Burgiss analysis also calls into question the notion that 2022 represents a sudden break in the historical relationship between public and private valuations. In fact, a gap may have been developing for years. If you chart quarterly changes in buyout fund valuations against movement in public indexes (indexing them to the fourth quarter of 2019, right before Covid-19 hit), a divergence shows up right away. Private valuations over that period, especially for hot sectors like healthcare and technology, have consistently outpaced those set by public markets in the US and Europe (see Figure 30).
The conclusion one might draw from this data is that GPs are simply overvaluing their assets. But, if anything, new analysis shows that GPs skew toward the conservative. Over the past decade, buyout funds have exited assets at valuations exceeding their last quarterly mark nearly 70% of the time (see Figure 31). If fund managers err, in other words, it is on the side of promising less and delivering more, not the other way around.
Of course, fourth-quarter marks may yet bear out industry concerns. But it’s just as plausible that private equity performance may continue to hold up better than expected—especially given the Q4 performance we’ve seen from the large public firms.
One important reason for optimism is the composition of private equity portfolios (see Figure 32). More than two-thirds of the 2022 decline in public equities was attributable to the plunging values of tech-related stocks, most notably Microsoft, Apple, Alphabet, Meta, and Amazon, which together lost 43% in 2022. Private portfolios are also heavily invested in the technology sector, but it is a different kind of tech.
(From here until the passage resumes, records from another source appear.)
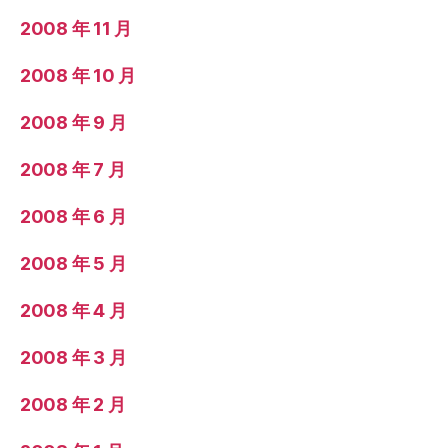
2008 年 11 月
2008 年 10 月
2008 年 9 月
2008 年 7 月
2008 年 6 月
2008 年 5 月
2008 年 4 月
2008 年 3 月
2008 年 2 月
A full 88% of the technology investments in buyout funds are software, which is significantly less volatile. These are mostly mature SaaS enterprise businesses with stable cash flows. They tend to be more resilient in a downturn because their products are “sticky”—either mission critical or deeply embedded in a company’s operations. Private portfolios are also balanced by healthcare companies, which tend to hold up well in a recession.
This period will test whether private equity’s experience weathering the global financial crisis has taught fund managers the value of constructing portfolios that are resilient in a downturn. It will also challenge them to maintain superior returns without relying on the multiple expansion that has carried the industry for years. As the full impact of inflation and rising interest rates unfolds across the global economy, the coming months and years will likely see downward pressure on multiples. The top-tier firms will be those that can generate alpha from the inside out with value-creation strategies that boost margins and spur revenue growth.
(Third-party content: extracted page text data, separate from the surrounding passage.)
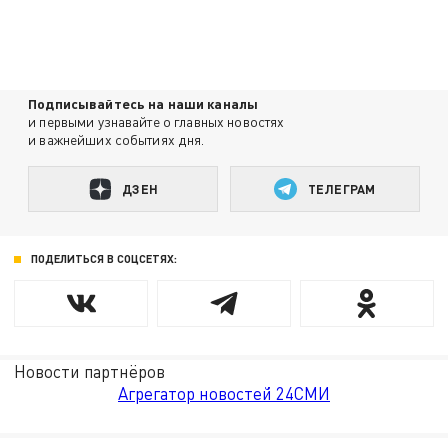
Подписывайтесь на наши каналы
и первыми узнавайте о главных новостях
и важнейших событиях дня.
ДЗЕН
ТЕЛЕГРАМ
ПОДЕЛИТЬСЯ В СОЦСЕТЯХ:
Новости партнёров
Агрегатор новостей 24СМИ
What remains clear, however, is that the industry overall is well positioned for long-term growth and prosperity. Despite the recent drop-off in deal, exit, and fund-raising activity, 2022 was still the second-best year in history, and the underlying fundamentals remain sound. This slowdown and the macro factors contributing to it will present real challenges. But, unlike the 2007–08 period, when the global banking system nearly collapsed, nothing appears fundamentally broken this time around. While all signs point to a shift in the economic tide, the magnitude will be nothing the private equity industry hasn’t dealt with before.